The National Audubon Society is working alongside the Bahamas National Trust to establish a new national park on the Joulter Cays, a group of small uninhabited islands and intertidal sand flats to the north of Andros Island in the Bahamas. The area was recently discovered to provide critical winter habitat for the threatened Piping Plover and Red Knot.
This week, Audubon staff visited the site with the Honorable Kenred Dorsett, minister of environment and housing for the Bahamas, other senior government officials for the Island of Andros, the board of the Bahamas National Trust and local sports fishing guides to highlight the site’s significance for migrating and wintering birds, marine wildlife and local economies.
“The Joulter Cays are rich in birds, fisheries and other wildlife. This is true paradise, a treasure for the Bahamas and it deserves protection for all that it has to offer,” said Matt Jeffery, deputy director of Audubon’s International Alliances Program.
The Joulter Cays were designated as a globally important bird area (IBA) for the threatened Piping Plover in 2012. The IBA supports more than four percent of the global population of the species. This assembly is an important step in the process of formally protecting the region, an action that will benefit all wildlife utilizing the Cays and help preserve the natural heritage of the Bahamas. Audubon research expeditions in 2012 recorded previously unknown wintering locations for Red Knots, whose population has declined to alarming levels in recent years. This revealed the region’s importance for the species, along with other declining shorebirds.

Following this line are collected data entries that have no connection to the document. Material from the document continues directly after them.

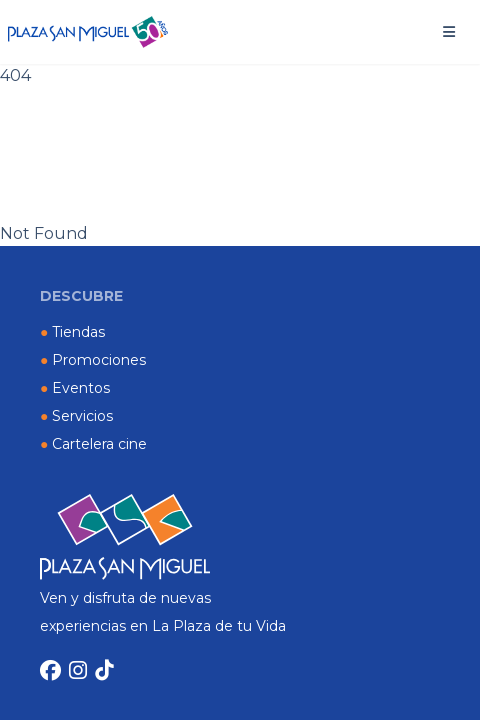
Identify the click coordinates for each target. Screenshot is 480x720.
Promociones (93, 360)
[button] (449, 32)
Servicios (76, 416)
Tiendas (72, 332)
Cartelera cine (93, 444)
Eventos (75, 388)
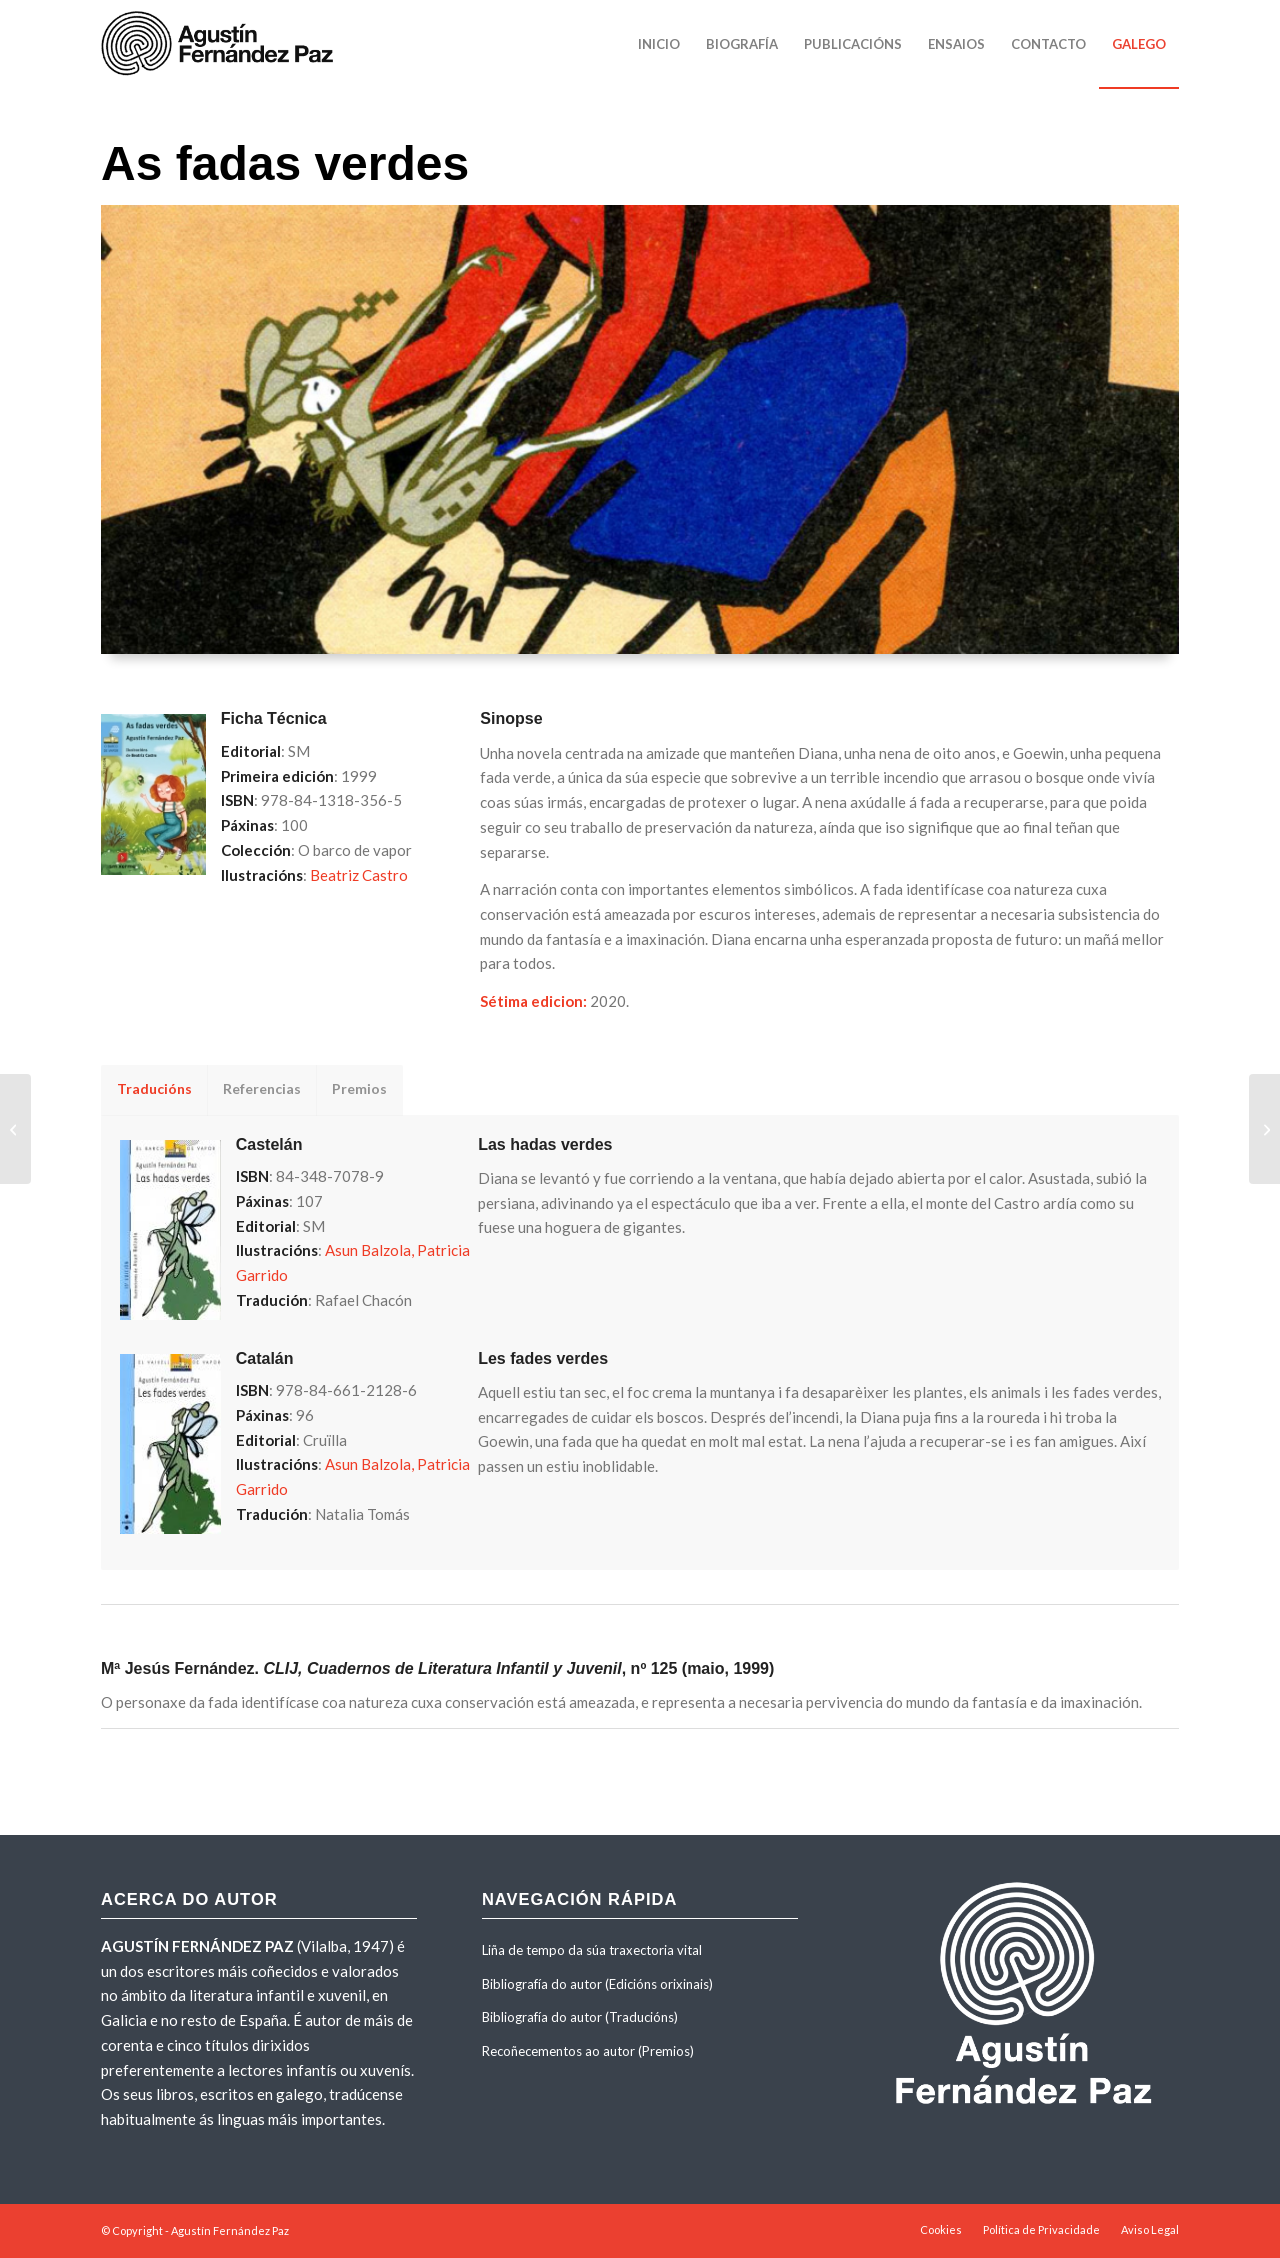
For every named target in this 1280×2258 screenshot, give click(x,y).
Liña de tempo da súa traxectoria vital (592, 1950)
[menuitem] (659, 44)
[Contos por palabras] (15, 1129)
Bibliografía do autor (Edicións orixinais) (597, 1984)
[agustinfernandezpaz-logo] (221, 44)
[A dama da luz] (1264, 1129)
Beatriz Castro (359, 875)
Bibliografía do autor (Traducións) (580, 2017)
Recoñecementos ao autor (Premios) (588, 2051)
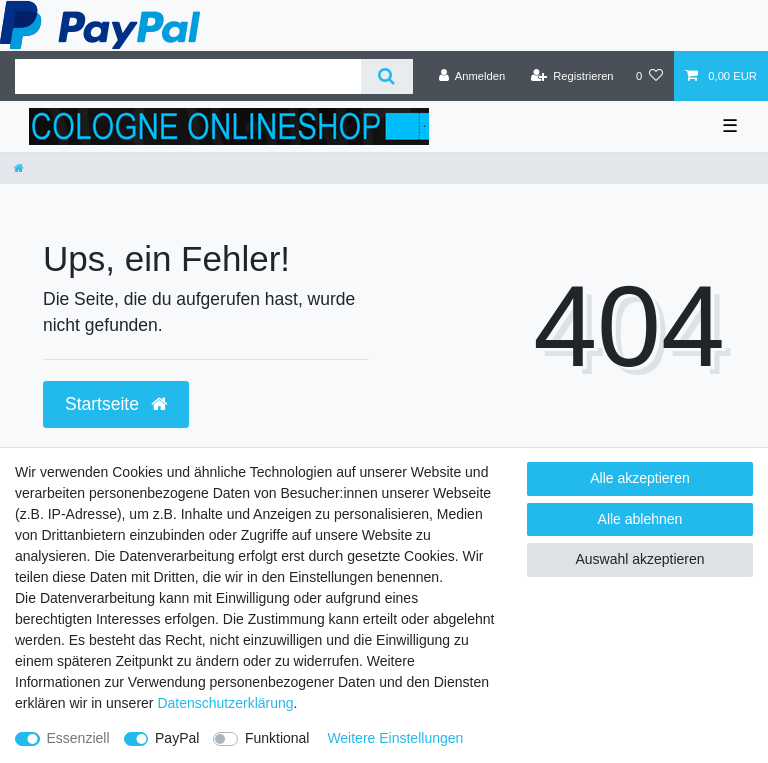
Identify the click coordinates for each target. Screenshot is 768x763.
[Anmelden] (472, 76)
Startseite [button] (116, 404)
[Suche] (386, 76)
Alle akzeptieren (640, 478)
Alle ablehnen (640, 519)
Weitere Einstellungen (395, 738)
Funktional (277, 738)
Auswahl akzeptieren (639, 559)
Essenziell (78, 738)
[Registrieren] (571, 76)
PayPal (177, 738)
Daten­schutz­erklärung (225, 703)
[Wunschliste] (649, 76)
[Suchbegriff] (188, 76)
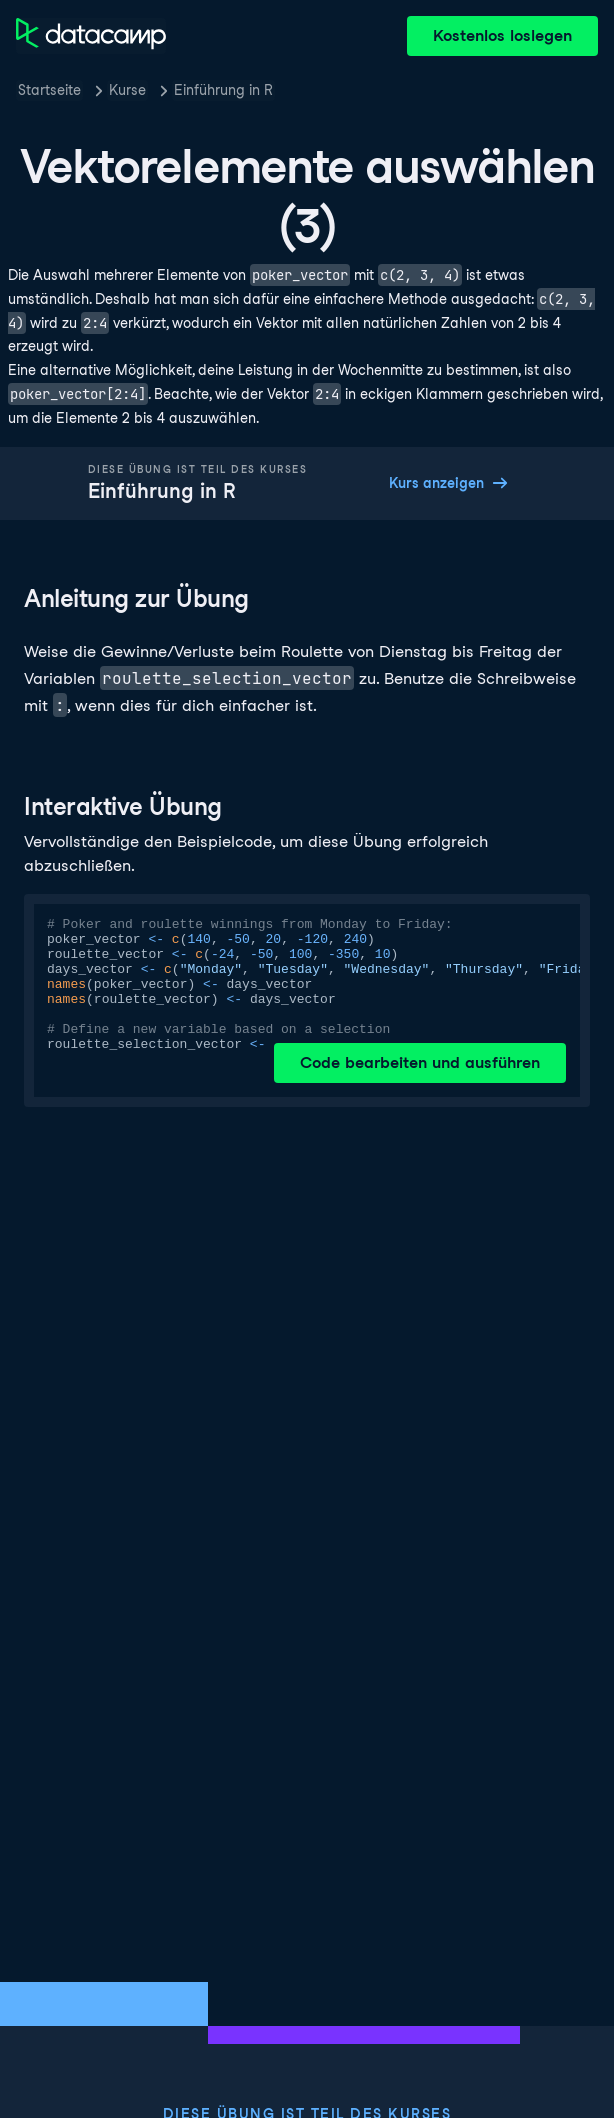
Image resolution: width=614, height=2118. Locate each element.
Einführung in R (223, 90)
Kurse (127, 90)
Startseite (49, 90)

“It is clear to me that the Joulter Cays and Andros West Side National Park represent tremendous opportunity for our people” said the Honorable Kenred Dorsett. “The Piping Plover is a species of bird whose numbers are dwindling in the United States, but there are significant numbers that fly here during the winter season between July and March. I dare say that it is a Bahamian bird.”
Red Knots have one of the longest annual migrations on the planet, over 9,000 miles between their wintering grounds in far South America and their breeding grounds in the Canadian Arctic. But not all of them make this long migration. Audubon’s research shows that some overwinter in the Bahamas. Additional research is needed to better understand the importance of the Bahamas to Red Knots during migration.
The majority of Red Knots seen (172) in the Bahamas were on the Joulter Cays, including one which had a leg band indicating that it had passed through Delaware Bay during its migration to the Arctic. The banded Red Knot, Light Green Flag H5M, was originally banded in May 2008 at Moores Beach, NJ. Since then, the bird has been seen five times along the coast of the U.S. but was never recorded internationally, until Audubon scientists discovered it in the Bahamas.
As part their journey north, Red Knots stop along Atlantic coast beaches to rest, forage and pack on fat that will sustain them during migration. Many stopover on the beaches of the Delaware Bay, feeding on the billions of horseshoe crab eggs that line the shores, before continuing on to Arctic breeding grounds. Red Knot numbers have sharply declined in the past decade due to the increase in harvesting of horseshoe crabs, loss of habitat and other threats. The species has recently been proposed to be listed as “threatened” under the Endangered Species Act.
Findings from Audubon’s research are helping to better understand the importance of the Bahamas and places like the Joulter Cays to Piping Plovers, Red Knots and other shorebirds. This is an essential step in protecting shorebirds and recovering their populations.
“We have always known that the Joulter Cays were important for fly fishing but the discovery of significant numbers of wintering Piping Plovers and other shorebirds like the Red Knot has been phenomenal and has significantly elevated the area’s importance to the Bahamas and the international community,” said Eric Carey, executive director for the Bahamas National Trust.